(Data to process)
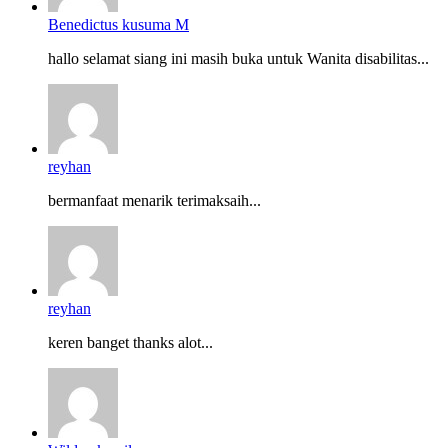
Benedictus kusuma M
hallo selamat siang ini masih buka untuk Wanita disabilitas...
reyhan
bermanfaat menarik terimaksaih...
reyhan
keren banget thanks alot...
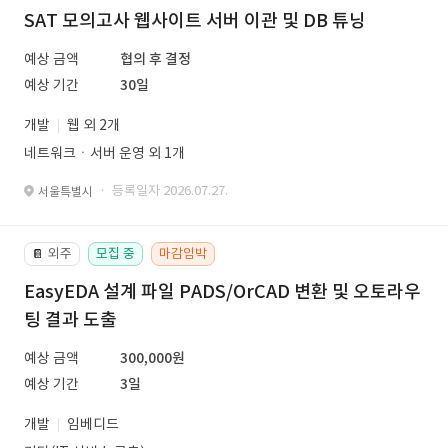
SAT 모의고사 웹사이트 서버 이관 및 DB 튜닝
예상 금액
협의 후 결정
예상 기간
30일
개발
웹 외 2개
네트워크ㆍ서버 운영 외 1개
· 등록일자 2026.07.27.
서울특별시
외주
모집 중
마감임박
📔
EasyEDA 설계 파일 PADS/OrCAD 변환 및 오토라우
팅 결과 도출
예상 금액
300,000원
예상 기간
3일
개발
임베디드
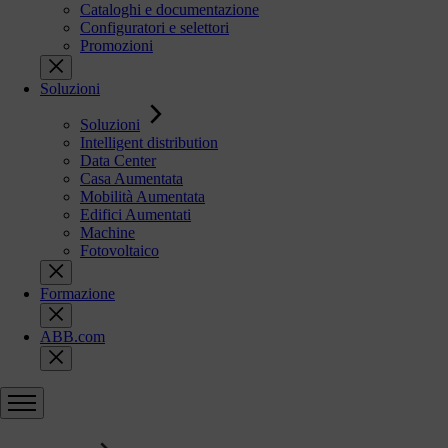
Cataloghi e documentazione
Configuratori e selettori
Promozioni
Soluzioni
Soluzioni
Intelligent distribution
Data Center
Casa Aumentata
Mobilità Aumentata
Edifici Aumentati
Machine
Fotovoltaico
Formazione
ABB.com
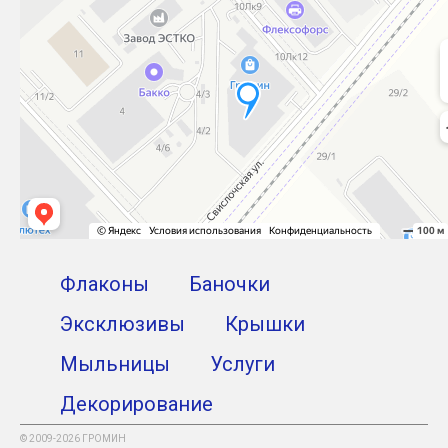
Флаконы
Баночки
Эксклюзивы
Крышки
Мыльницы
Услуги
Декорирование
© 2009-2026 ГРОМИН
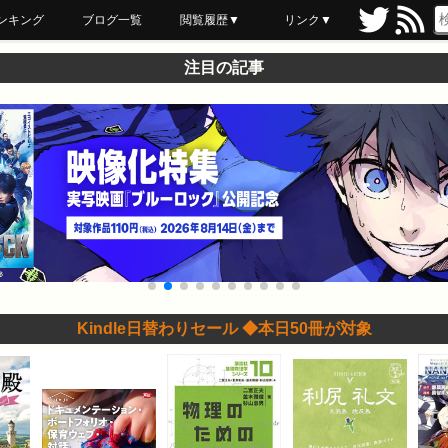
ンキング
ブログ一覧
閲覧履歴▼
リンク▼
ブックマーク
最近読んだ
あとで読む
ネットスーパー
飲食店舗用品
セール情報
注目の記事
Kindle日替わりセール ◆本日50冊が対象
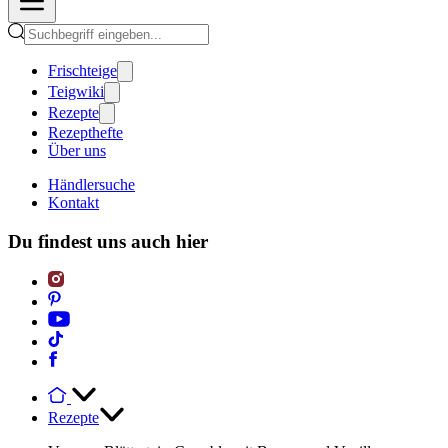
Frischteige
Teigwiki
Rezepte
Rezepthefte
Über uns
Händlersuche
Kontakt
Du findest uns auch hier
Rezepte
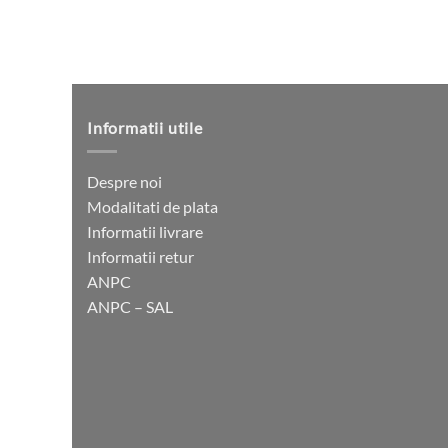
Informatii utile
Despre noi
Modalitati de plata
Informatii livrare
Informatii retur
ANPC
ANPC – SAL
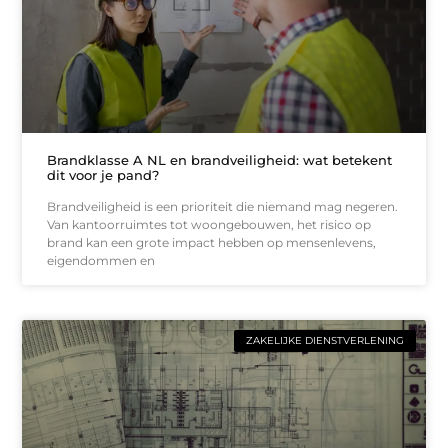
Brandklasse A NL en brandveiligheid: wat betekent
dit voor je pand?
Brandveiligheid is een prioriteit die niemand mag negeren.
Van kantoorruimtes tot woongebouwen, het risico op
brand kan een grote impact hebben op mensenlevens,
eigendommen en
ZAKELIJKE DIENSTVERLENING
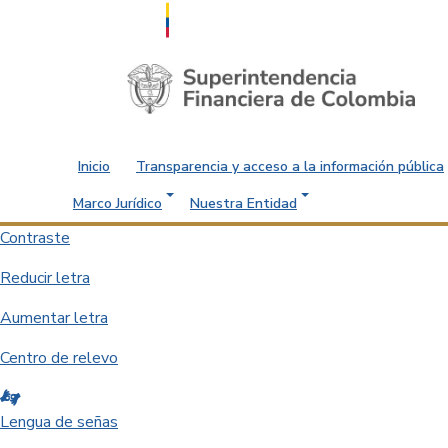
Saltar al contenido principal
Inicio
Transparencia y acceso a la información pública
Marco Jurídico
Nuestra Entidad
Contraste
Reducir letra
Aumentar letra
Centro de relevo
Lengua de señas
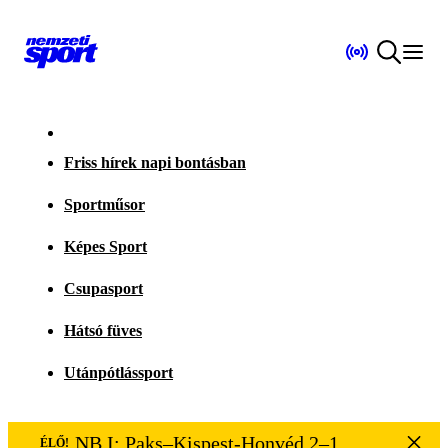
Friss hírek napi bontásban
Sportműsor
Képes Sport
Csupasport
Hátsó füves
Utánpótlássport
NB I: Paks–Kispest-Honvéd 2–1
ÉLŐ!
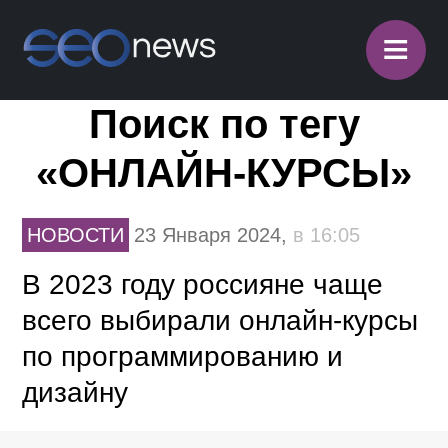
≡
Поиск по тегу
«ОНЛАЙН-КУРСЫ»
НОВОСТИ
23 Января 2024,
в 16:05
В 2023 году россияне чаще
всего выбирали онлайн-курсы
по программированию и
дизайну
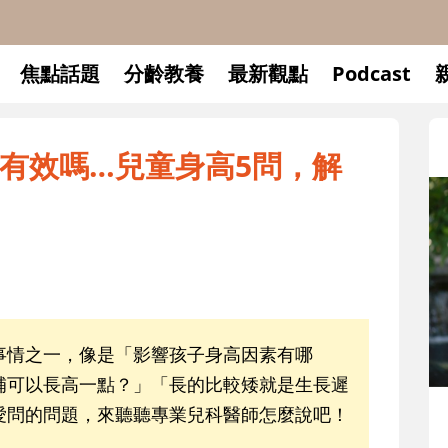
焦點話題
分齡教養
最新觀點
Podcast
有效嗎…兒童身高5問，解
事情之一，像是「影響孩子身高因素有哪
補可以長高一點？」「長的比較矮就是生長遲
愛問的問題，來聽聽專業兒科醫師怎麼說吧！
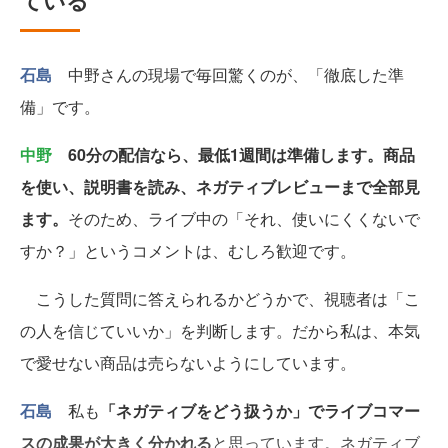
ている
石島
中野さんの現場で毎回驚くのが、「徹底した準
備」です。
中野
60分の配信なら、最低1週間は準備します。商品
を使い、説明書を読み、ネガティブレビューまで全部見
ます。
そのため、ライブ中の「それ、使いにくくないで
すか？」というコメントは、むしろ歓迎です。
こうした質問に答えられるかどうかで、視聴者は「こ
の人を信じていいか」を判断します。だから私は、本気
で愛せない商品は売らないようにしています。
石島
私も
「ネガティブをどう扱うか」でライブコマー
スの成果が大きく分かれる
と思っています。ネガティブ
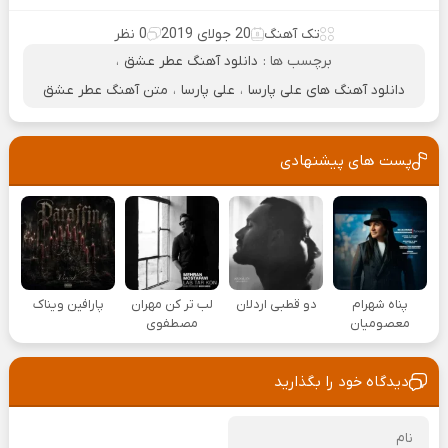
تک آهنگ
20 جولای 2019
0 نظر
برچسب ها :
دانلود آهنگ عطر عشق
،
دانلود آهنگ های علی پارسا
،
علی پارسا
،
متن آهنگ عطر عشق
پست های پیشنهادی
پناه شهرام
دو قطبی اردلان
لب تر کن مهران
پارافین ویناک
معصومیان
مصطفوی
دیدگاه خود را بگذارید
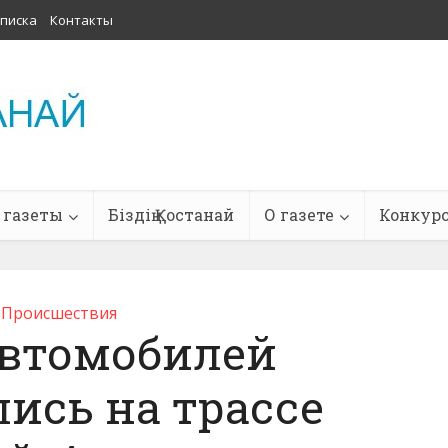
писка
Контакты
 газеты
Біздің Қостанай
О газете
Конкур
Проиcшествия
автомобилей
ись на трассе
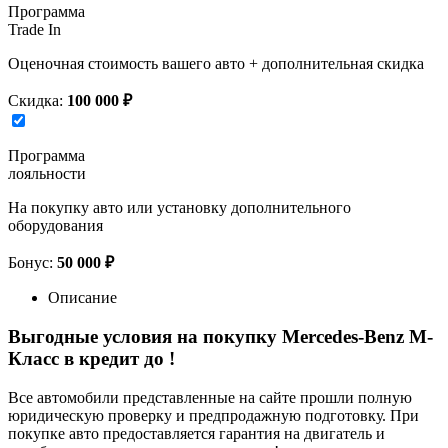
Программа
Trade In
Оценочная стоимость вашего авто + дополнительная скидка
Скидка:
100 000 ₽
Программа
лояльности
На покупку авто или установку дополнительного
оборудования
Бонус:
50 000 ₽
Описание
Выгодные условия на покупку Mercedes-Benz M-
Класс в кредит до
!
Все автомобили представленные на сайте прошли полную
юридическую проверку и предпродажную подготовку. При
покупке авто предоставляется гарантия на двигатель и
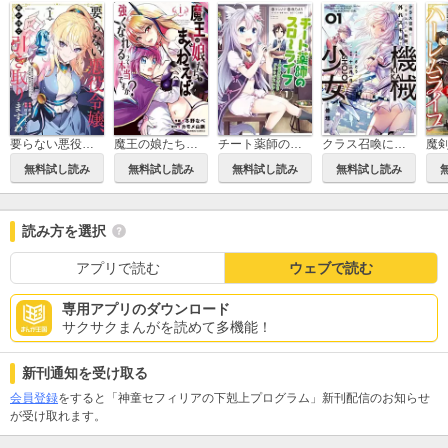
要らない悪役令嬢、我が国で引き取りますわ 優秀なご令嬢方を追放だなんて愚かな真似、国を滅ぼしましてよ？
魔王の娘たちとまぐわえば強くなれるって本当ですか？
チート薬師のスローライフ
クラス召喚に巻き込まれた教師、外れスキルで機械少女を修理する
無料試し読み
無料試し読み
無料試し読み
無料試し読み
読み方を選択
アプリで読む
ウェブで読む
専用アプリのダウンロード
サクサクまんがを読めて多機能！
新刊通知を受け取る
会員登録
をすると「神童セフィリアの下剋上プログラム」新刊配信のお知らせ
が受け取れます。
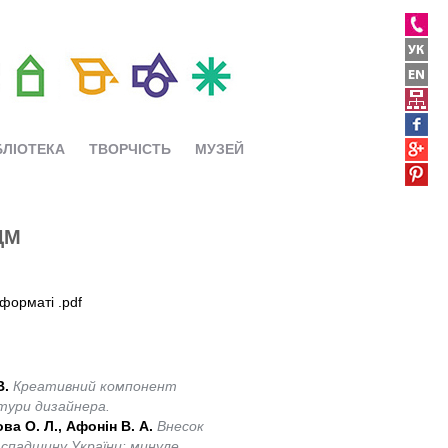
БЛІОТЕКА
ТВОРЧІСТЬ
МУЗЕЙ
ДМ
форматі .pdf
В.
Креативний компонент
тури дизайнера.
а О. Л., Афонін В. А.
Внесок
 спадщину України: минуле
(End Data to process)
=== Brief ===
Please go through the data and copy each line containing the word "دانلود".

=== Written response ===
دانلود آهنگ عطر عشق
دانلود آهنگ های علی پارسا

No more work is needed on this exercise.